--- THE INPUT Enclosed Below ---
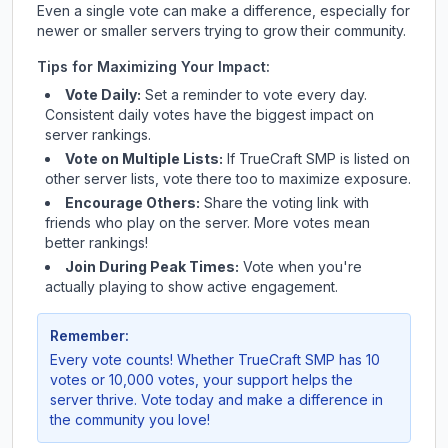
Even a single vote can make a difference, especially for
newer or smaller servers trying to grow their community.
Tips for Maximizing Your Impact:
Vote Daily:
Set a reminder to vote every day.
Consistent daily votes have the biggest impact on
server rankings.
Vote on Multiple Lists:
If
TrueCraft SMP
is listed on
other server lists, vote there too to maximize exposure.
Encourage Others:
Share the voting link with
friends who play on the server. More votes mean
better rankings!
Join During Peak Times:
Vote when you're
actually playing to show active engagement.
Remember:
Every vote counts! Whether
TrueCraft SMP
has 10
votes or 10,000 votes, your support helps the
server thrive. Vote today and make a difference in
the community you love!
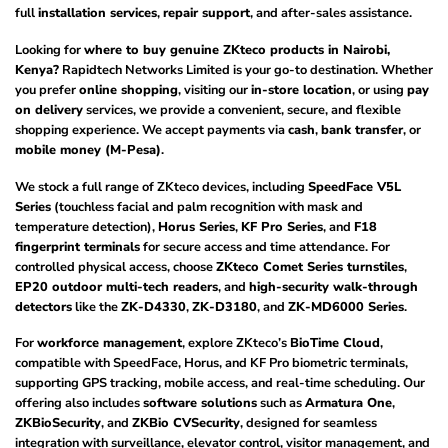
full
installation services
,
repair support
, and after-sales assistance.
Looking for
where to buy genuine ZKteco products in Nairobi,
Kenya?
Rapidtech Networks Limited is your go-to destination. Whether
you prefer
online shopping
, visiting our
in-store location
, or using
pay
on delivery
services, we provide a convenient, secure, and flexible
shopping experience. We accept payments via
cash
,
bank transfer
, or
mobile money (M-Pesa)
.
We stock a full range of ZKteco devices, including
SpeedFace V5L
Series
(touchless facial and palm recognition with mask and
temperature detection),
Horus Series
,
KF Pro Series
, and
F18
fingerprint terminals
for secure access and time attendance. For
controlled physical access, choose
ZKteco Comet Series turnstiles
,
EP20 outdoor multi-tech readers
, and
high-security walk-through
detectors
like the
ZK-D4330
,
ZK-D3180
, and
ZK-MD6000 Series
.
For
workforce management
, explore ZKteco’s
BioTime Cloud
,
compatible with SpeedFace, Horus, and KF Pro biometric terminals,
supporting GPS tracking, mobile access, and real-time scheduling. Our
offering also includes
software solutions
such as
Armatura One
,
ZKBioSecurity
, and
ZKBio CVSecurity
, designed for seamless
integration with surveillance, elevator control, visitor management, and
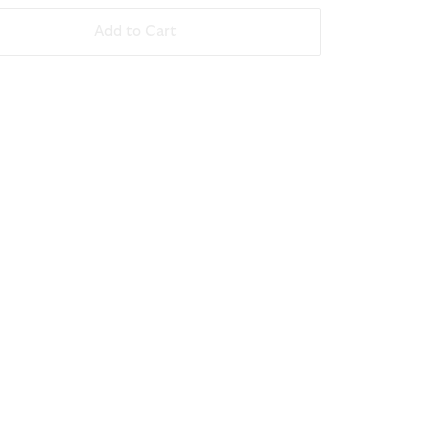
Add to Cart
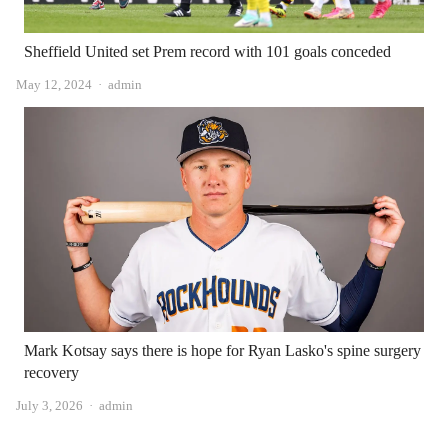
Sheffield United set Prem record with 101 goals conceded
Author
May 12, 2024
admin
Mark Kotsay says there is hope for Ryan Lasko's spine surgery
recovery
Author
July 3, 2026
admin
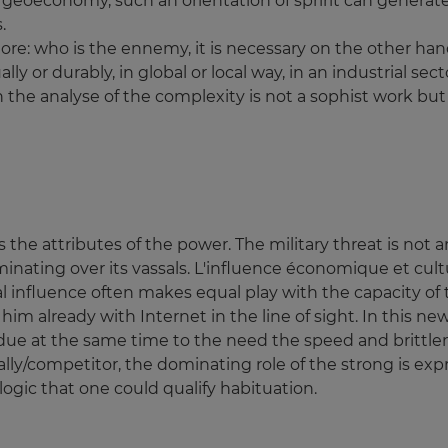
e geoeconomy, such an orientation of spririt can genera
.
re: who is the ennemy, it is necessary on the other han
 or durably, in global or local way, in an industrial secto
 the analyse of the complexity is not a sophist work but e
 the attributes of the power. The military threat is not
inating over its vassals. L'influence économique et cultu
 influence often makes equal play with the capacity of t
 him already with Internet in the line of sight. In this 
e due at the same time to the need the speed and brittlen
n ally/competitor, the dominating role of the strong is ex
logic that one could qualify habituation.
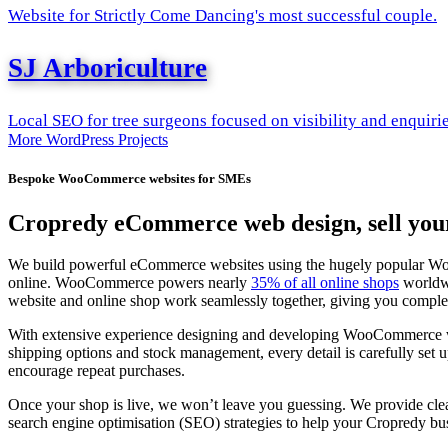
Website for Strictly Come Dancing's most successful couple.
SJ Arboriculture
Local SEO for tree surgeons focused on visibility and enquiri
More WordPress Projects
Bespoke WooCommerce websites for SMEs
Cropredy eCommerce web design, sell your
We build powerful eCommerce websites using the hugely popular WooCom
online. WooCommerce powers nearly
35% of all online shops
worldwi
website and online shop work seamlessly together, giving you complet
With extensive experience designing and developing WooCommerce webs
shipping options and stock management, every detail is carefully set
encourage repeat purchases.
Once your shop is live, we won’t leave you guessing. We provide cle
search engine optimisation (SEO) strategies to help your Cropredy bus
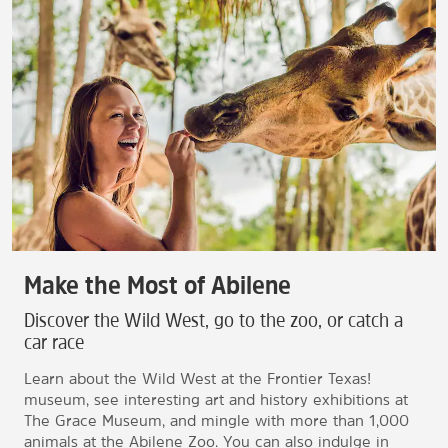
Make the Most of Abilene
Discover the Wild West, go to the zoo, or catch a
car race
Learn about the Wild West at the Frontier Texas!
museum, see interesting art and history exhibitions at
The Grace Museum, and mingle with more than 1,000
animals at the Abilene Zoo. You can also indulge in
--- End of Enclosed THE INPUT ---
Respond with one number only: how many lines of the data contain "there".

2